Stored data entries

——————

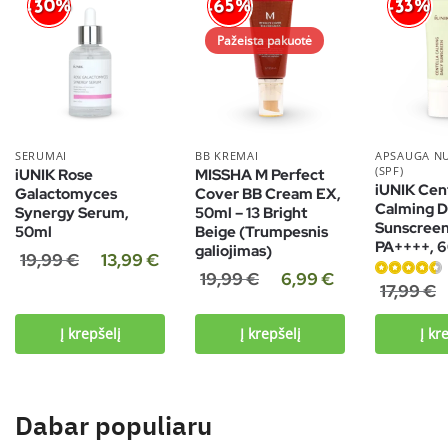
-30%
-65%
-33%
Pažeista pakuotė
SERUMAI
BB KREMAI
APSAUGA N
(SPF)
iUNIK Rose
MISSHA M Perfect
iUNIK Cen
Galactomyces
Cover BB Cream EX,
Calming D
Synergy Serum,
50ml – 13 Bright
Sunscree
50ml
Beige (Trumpesnis
PA++++, 
galiojimas)
19,99
€
13,99
€
19,99
€
6,99
€
Įvertinimas:
17,99
€
4.50
iš 5
Į krepšelį
Į krepšelį
Į kr
Dabar populiaru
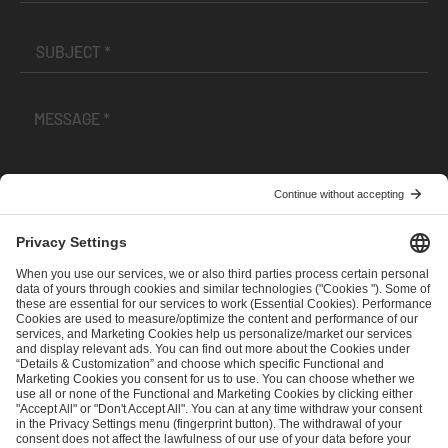
I have read and accepted the
Terms and Conditions
and
Privacy Policy
.
SEND MESSAGE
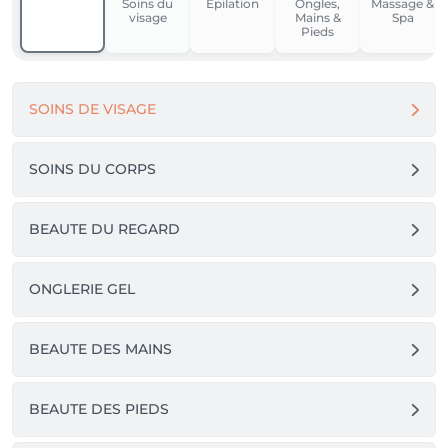
Soins du
Épilation
Ongles,
Massage &
visage
Mains &
Spa
L’équipe Magnolia Espace Beauté
Pieds
SOINS DE VISAGE
SOINS DU CORPS
BEAUTE DU REGARD
ONGLERIE GEL
BEAUTE DES MAINS
BEAUTE DES PIEDS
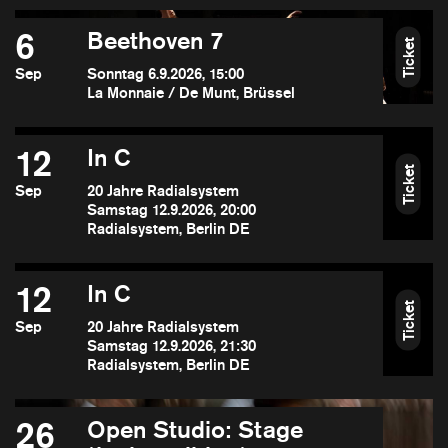
6
Beethoven 7
Ticket
Sep
Sonntag 6.9.2026, 15:00
La Monnaie / De Munt, Brüssel
12
In C
Ticket
Sep
20 Jahre Radialsystem
Samstag 12.9.2026, 20:00
Radialsystem, Berlin DE
12
In C
Ticket
Sep
20 Jahre Radialsystem
Samstag 12.9.2026, 21:30
Radialsystem, Berlin DE
26
Open Studio: Stage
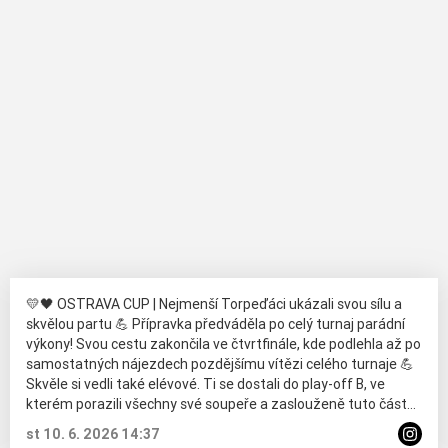
💛🖤 OSTRAVA CUP | Nejmenší Torpeďáci ukázali svou sílu a
skvělou partu 💪 Přípravka předváděla po celý turnaj parádní
výkony! Svou cestu zakončila ve čtvrtfinále, kde podlehla až po
samostatných nájezdech pozdějšímu vítězi celého turnaje 💪
Skvěle si vedli také elévové. Ti se dostali do play-off B, ve
kterém porazili všechny své soupeře a zaslouženě tuto část
turnaje ovládli 🏆
st 10. 6. 2026 14:37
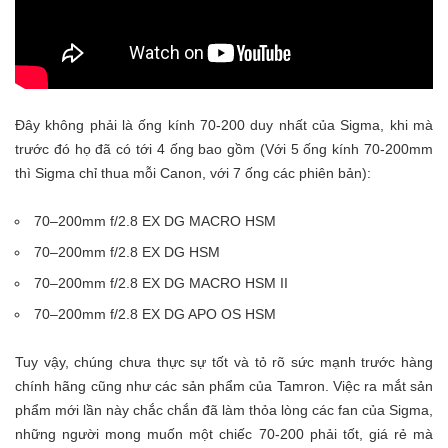
Đây không phải là ống kính 70-200 duy nhất của Sigma, khi mà
trước đó họ đã có tới 4 ống bao gồm (Với 5 ống kính 70-200mm
thì Sigma chỉ thua mỗi Canon, với 7 ống các phiên bản):
70–200mm f/2.8 EX DG MACRO HSM
70–200mm f/2.8 EX DG HSM
70–200mm f/2.8 EX DG MACRO HSM II
70–200mm f/2.8 EX DG APO OS HSM
Tuy vậy, chúng chưa thực sự tốt và tỏ rõ sức mạnh trước hàng
chính hãng cũng như các sản phẩm của Tamron. Việc ra mắt sản
phẩm mới lần này chắc chắn đã làm thỏa lòng các fan của Sigma,
những người mong muốn một chiếc 70-200 phải tốt, giá rẻ mà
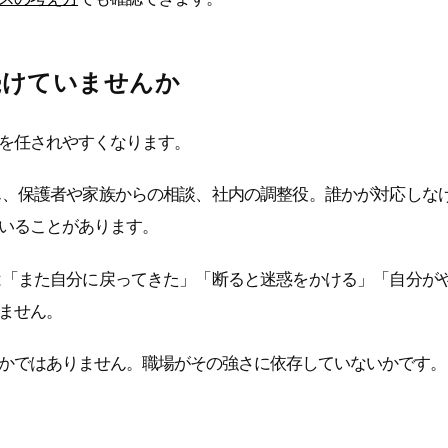
続けていませんか
を任されやすくなります。
ん、保護者や家族からの相談、社内の調整役。誰かが対応しな
いることがあります。
は「また自分に戻ってきた」「断ると迷惑をかける」「自分が
ません。
かではありません。職場がその強さに依存していないかです。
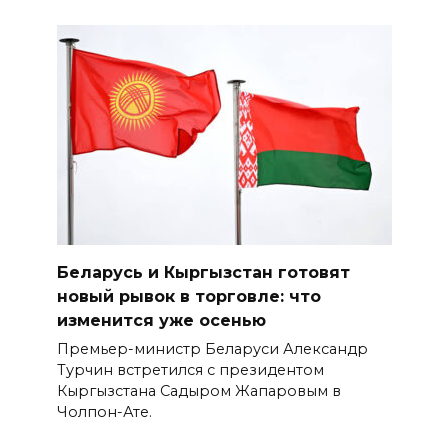
Беларусь и Кыргызстан готовят
новый рывок в торговле: что
изменится уже осенью
Премьер-министр Беларуси Александр
Турчин встретился с президентом
Кыргызстана Садыром Жапаровым в
Чолпон-Ате.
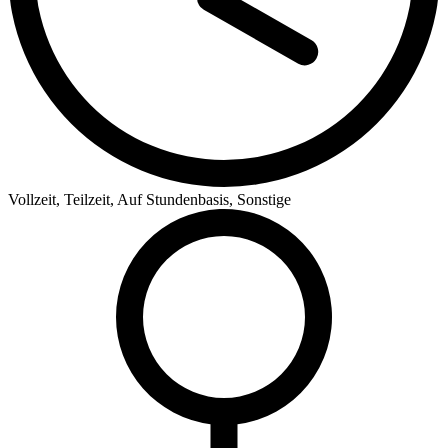
Vollzeit, Teilzeit, Auf Stundenbasis, Sonstige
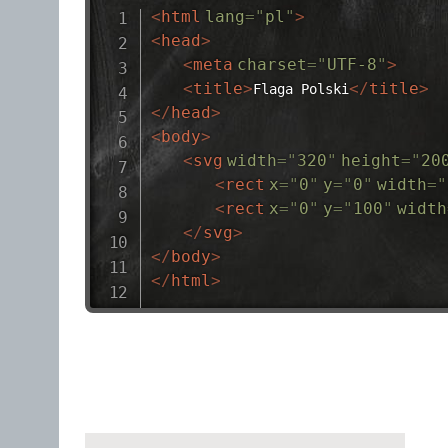
<
html
lang
=
"
pl
"
>
<
head
>
<
meta
charset
=
"
UTF-8
"
>
<
title
>
</
title
>
Flaga Polski
</
head
>
<
body
>
<
svg
width
=
"
320
"
height
=
"
20
<
rect
x
=
"
0
"
y
=
"
0
"
width
=
"
<
rect
x
=
"
0
"
y
=
"
100
"
width
</
svg
>
</
body
>
</
html
>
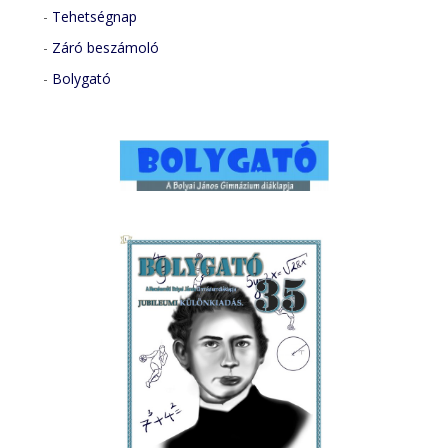
-
Tehetségnap
-
Záró beszámoló
-
Bolygató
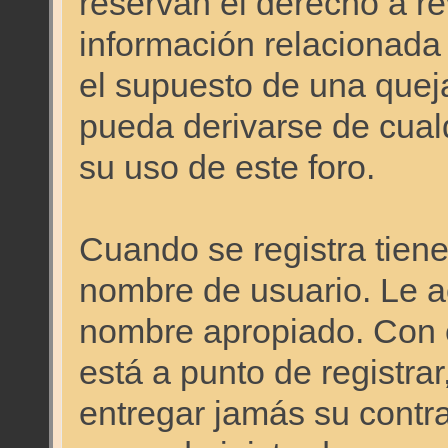
reservan el derecho a re
información relacionada
el supuesto de una quej
pueda derivarse de cual
su uso de este foro.
Cuando se registra tiene 
nombre de usuario. Le a
nombre apropiado. Con 
está a punto de registra
entregar jamás su contr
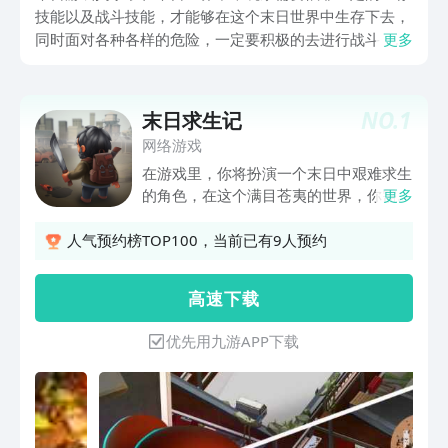
技能以及战斗技能，才能够在这个末日世界中生存下去，
同时面对各种各样的危险，一定要积极的去进行战斗，这
更多
样才能够保护好自己的角色以及想要保护的东西，由于末
日世界会面对非常多奇异的怪物，所有的东西都遭到了破
坏，所以在生存的过程中还需要去建筑属于自己能够生存
NO.
1
末日求生记
的家园。
网络游戏
在游戏里，你将扮演一个末日中艰难求生
的角色，在这个满目苍夷的世界，你需要
更多
不惜一切代价在这个世界末日游戏中活下
来！探索城市，收集资源，建造庇护所，
人气预约榜TOP100，当前已有9人预约
发明与升级，建立最后的庇护所，修复一
辆大卡车带领所有幸存者离开这座被废弃
高 速 下 载
的城市！
优先用九游APP下载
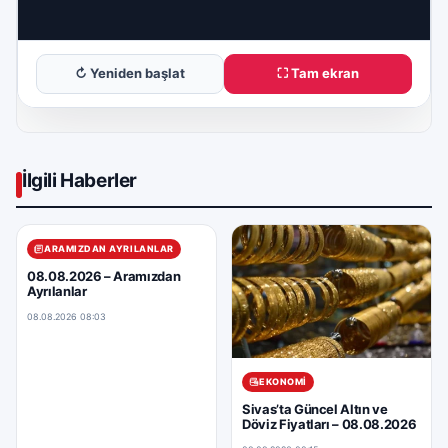
↻ Yeniden başlat
⛶ Tam ekran
İlgili Haberler
ARAMIZDAN AYRILANLAR
08.08.2026 – Aramızdan
Ayrılanlar
08.08.2026 08:03
EKONOMI
Sivas’ta Güncel Altın ve
Döviz Fiyatları – 08.08.2026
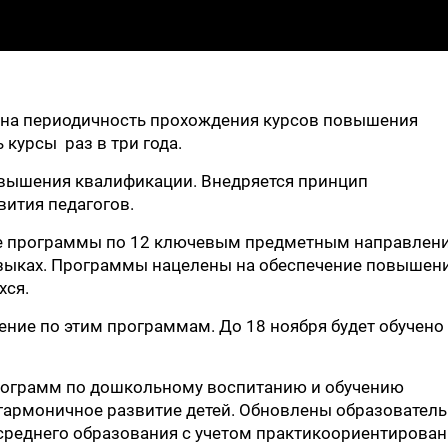
нена периодичность прохождения курсов повышения
 курсы раз в три года.
овышения квалификации. Внедряется принцип
ития педагогов.
ые программы по 12 ключевым предметным направлен
 языках. Программы нацелены на обеспечение повышен
хся.
учение по этим программам. До 18 ноября будет обучено
рограмм по дошкольному воспитанию и обучению
 гармоничное развитие детей. Обновлены образовател
среднего образования с учетом практикоориентирован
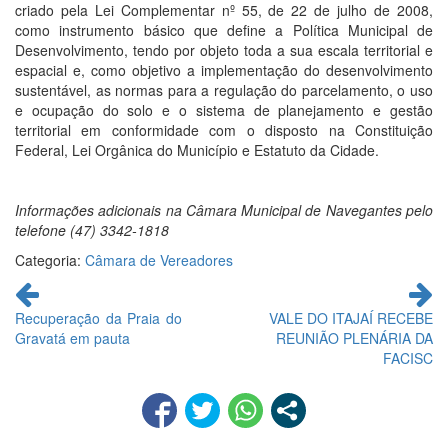
criado pela Lei Complementar nº 55, de 22 de julho de 2008,
como instrumento básico que define a Política Municipal de
Desenvolvimento, tendo por objeto toda a sua escala territorial e
espacial e, como objetivo a implementação do desenvolvimento
sustentável, as normas para a regulação do parcelamento, o uso
e ocupação do solo e o sistema de planejamento e gestão
territorial em conformidade com o disposto na Constituição
Federal, Lei Orgânica do Município e Estatuto da Cidade.
Informações adicionais na Câmara Municipal de Navegantes pelo
telefone (47) 3342-1818
Categoria:
Câmara de Vereadores
Continue
lendo
Recuperação da Praia do
VALE DO ITAJAÍ RECEBE
Gravatá em pauta
REUNIÃO PLENÁRIA DA
FACISC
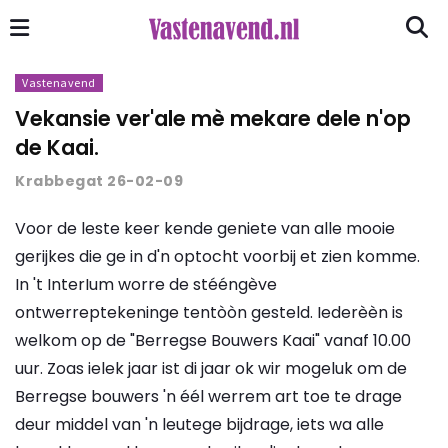
Vastenavend
Vekansie ver'ale mè mekare dele n'op
de Kaai.
Krabbegat 26-02-09
Voor de leste keer kende geniete van alle mooie
gerijkes die ge in d'n optocht voorbij et zien komme.
In 't InterIum worre de stééngève
ontwerreptekeninge tentòòn gesteld. Iederèèn is
welkom op de "Berregse Bouwers Kaai" vanaf 10.00
uur. Zoas ielek jaar ist di jaar ok wir mogeluk om de
Berregse bouwers 'n éél werrem art toe te drage
deur middel van 'n leutege bijdrage, iets wa alle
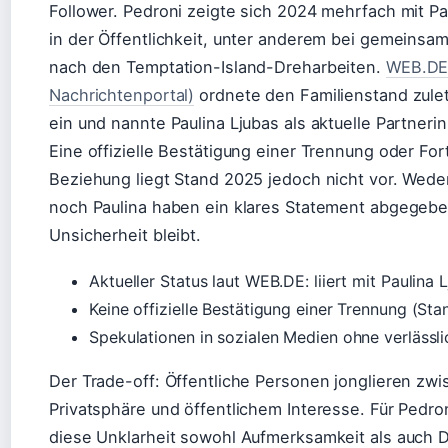
Follower. Pedroni zeigte sich 2024 mehrfach mit Pa
in der Öffentlichkeit, unter anderem bei gemeinsam
nach den Temptation-Island-Dreharbeiten.
WEB.DE
Nachrichtenportal)
ordnete den Familienstand zuletzt
ein und nannte Paulina Ljubas als aktuelle Partnerin
Eine offizielle Bestätigung einer Trennung oder Fo
Beziehung liegt Stand 2025 jedoch nicht vor. Wed
noch Paulina haben ein klares Statement abgegebe
Unsicherheit bleibt.
Aktueller Status laut WEB.DE: liiert mit Paulina 
Keine offizielle Bestätigung einer Trennung (St
Spekulationen in sozialen Medien ohne verlässli
Der Trade-off: Öffentliche Personen jonglieren zw
Privatsphäre und öffentlichem Interesse. Für Pedro
diese Unklarheit sowohl Aufmerksamkeit als auch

——————

• [Problem to work on]: All pictures are to be skipped. Output, word for word, the lines in the data above starting at the line containing "среднего образования с" and ending at the line containing "ein und nannte".

• [Response]:
среднего образования с учетом практикоориентирован
criado pela Lei Complementar nº 55, de 22 de julho de 2008,
como instrumento básico que define a Política Municipal de
Desenvolvimento, tendo por objeto toda a sua escala territorial e
espacial e, como objetivo a implementação do desenvolvimento
sustentável, as normas para a regulação do parcelamento, o uso
e ocupação do solo e o sistema de planejamento e gestão
territorial em conformidade com o disposto na Constituição
Federal, Lei Orgânica do Município e Estatuto da Cidade.
Informações adicionais na Câmara Municipal de Navegantes pelo
telefone (47) 3342-1818
Categoria:
Câmara de Vereadores
Continue
lendo
Recuperação da Praia do
VALE DO ITAJAÍ RECEBE
Gravatá em pauta
REUNIÃO PLENÁRIA DA
FACISC
Vastenavend
Vekansie ver'ale mè mekare dele n'op
de Kaai.
Krabbegat 26-02-09
Voor de leste keer kende geniete van alle mooie
gerijkes die ge in d'n optocht voorbij et zien komme.
In 't InterIum worre de stééngève
ontwerreptekeninge tentòòn gesteld. Iederèèn is
welkom op de "Berregse Bouwers Kaai" vanaf 10.00
uur. Zoas ielek jaar ist di jaar ok wir mogeluk om de
Berregse bouwers 'n éél werrem art toe te drage
deur middel van 'n leutege bijdrage, iets wa alle
Follower. Pedroni zeigte sich 2024 mehrfach mit Pa
in der Öffentlichkeit, unter anderem bei gemeinsam
nach den Temptation-Island-Dreharbeiten.
WEB.DE
Nachrichtenportal)
ordnete den Familienstand zuletzt
ein und nannte Paulina Ljubas als aktuelle Partnerin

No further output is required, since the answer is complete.